In the segregated South of the 1950s, James Kilby's two sons had to attend a state-run high school for blacks 65 miles away, although the all-white Warren County High School was a few miles from their home. When it was time for his third child, daughter Betty, to enter high school, Kilby was determined that she would not leave home.
"I just told my wife, 'We're not going to send her,' " he recalled recently from his house just outside of Front Royal. "We had a right to all the privileges as white people."
With that decision, James W. Kilby, a janitor with a sixth grade education, earned a place in civil rights history 27 years ago by filing a suit against the Warren County School Board that won the right for black children to attend the local high school.
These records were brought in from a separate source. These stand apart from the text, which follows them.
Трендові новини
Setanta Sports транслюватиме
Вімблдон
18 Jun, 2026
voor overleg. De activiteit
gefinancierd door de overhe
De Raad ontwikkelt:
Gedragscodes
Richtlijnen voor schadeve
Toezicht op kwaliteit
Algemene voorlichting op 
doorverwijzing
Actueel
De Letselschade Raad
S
His parental indignation sparked a movement in Front Royal, a small town at the foot of the Luray Caverns 60 miles outside of Washington, that mirrored efforts nationwide to dismantle segregation.
Today, at age 68, Kilby is no less a local champion of civil rights. He serves on school committees and job training boards and is involved in a number of programs aimed at improving conditions for youths and low-income and minority residents, such as a local home weatherization program he developed.
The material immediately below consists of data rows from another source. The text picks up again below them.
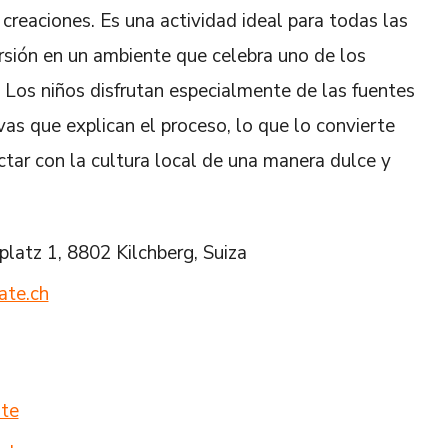
 creaciones. Es una actividad ideal para todas las
rsión en un ambiente que celebra uno de los
Los niños disfrutan especialmente de las fuentes
vas que explican el proceso, lo que lo convierte
tar con la cultura local de una manera dulce y
latz 1, 8802 Kilchberg, Suiza
ate.ch
te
"I think if you say James Kilby in Warren County, everybody knows who you're talking about," according to Robert Long, principal of Warren County High, where 75 of the more than 800 students are black. "He's been very active for many years."
Since retiring in 1984 from a janitorial position at an industrial plant, Kilby fills his time working on new causes.
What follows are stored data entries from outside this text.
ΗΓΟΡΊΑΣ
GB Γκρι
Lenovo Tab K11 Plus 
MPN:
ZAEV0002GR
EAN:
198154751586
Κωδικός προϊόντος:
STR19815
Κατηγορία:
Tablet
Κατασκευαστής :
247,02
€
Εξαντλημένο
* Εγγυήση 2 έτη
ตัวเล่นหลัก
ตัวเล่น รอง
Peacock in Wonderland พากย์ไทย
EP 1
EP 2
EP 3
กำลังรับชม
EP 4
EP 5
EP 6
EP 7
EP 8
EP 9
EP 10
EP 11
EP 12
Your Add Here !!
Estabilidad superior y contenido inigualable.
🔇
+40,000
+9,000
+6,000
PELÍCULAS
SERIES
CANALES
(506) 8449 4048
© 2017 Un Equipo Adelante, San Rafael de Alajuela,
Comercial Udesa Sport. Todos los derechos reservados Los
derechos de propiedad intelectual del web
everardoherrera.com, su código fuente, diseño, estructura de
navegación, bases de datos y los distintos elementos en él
Last month, he protested the Town Council's auction of property acquired from several black families for municipal use. The property was not used, and Kilby testified that the families could not afford to buy back the land at auction.
"In this country, there's still a lot of injustice that hasn't been uncovered," he said in a recent interview.
Kilby and his wife Catherine live in a new brick house in the rural Happy Creek district, just outside of Front Royal. The house, next to the one where the couple raised their five children, provides many memories of Kilby's initial involvement in civil rights work 35 years ago, when being a black activist was not a popular -- or even a safe -- thing to do.
"The first thing that happened after we filed the suit was a bloody sheet was put on the mailbox," Kilby said, seated in the spacious kitchen before a mound of newspaper clippings and other records of the time.
As one of the local leaders of a movement defying Virginia's separate-but-equal tradition, Kilby awoke many mornings to find his livestock mutilated and poisoned and went to bed at night wondering if men he dubbed "nightriders" would fire shots through his house.
"It was rough," he said, crediting the lack of real physical harm to his family to his belief in God.
"It was hell," according to Crofton, Md., resident James M. Kilby, eldest of the Kilby children. In 1962, he made local history by becoming one of the first two black students to graduate from Warren County High.
He and his brother John and sister Betty were among 19 black students who enrolled at the school on Feb. 18, 1959, after a federal judge ordered their admittance. They were the only students in a building that had housed 1,000. White parents refused to send their children to the school that semester, according to the yellowed newspaper clippings Kilby keeps in a thick scrapbook.
In 1961, the town's elementary schools were integrated as well, and Kilby turned his efforts elsewhere.
He led pickets of the Safeway and A&P grocery stores, Tastee-Freez diner and McCrory's Five and Dime in order to get them to hire black women. According to Kilby, who as a child worked with his parents as servants for a wealthy white family in Rappahanock County, Va., the fight for employment was important because the only jobs available to black women were as domestics.
While many of his recollections are bitter, others are tinged with humor. "I had a little fun out there," he said of the time a group of blacks launched a lunch counter sit-in at the Belle Boyd restaurant. "The cops run me home three times," he laughed.
A decade later, he organized a nonprofit company that built 20 brick houses for black families, and he spoke against discrimination in state government and school hiring. It was at that time, in 1972, that he found a cross burning in his front yard.
Since then, he said recently, racial relations in the county have come "a long, long way." But "there are still some problems that need to be straightened out."
He promotes working on causes that benefit all people. "We need coalitions in rural areas. Now's the time to work with people, regardless of race, creed or color," he said.
In addition to his civic activities, he spends much of his time collecting the mementos and putting in writing his memories of those more turbulent times.
A grandfather of 11, four of whom graduated from or attend Warren County High, he is motivated now by pride.
"I just want my grandchildren and great-grandchildren to know I existed," he said.